* ABOUT THIS TASK *
Report the count of lines holding "nacioj" in the records, with no other words.

* RECORDS SHOWN *

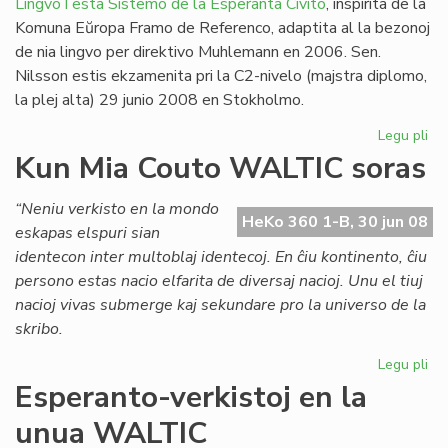
LingvoTesta Sistemo de la Esperanta Civito
, inspirita de la
Komuna Eŭropa Framo de Referenco, adaptita al la bezonoj
de nia lingvo per direktivo Muhlemann en 2006. Sen.
Nilsson estis ekzamenita pri la C2-nivelo (majstra diplomo,
la plej alta) 29 junio 2008 en Stokholmo.
Legu pli
pri
Un
Kun Mia Couto WALTIC soras
lin
ses
“Neniu verkisto en la mondo
en
HeKo 360 1-B, 30 jun 08
eskapas elspuri sian
Sv
identecon inter multoblaj identecoj. En ĉiu kontinento, ĉiu
persono estas nacio elfarita de diversaj nacioj. Unu el tiuj
nacioj vivas submerge kaj sekundare pro la universo de la
skribo.
Legu pli
pri
Ku
Esperanto-verkistoj en la
Mi
unua WALTIC
Co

* OUTPUT FOR THIS EXERCISE *
2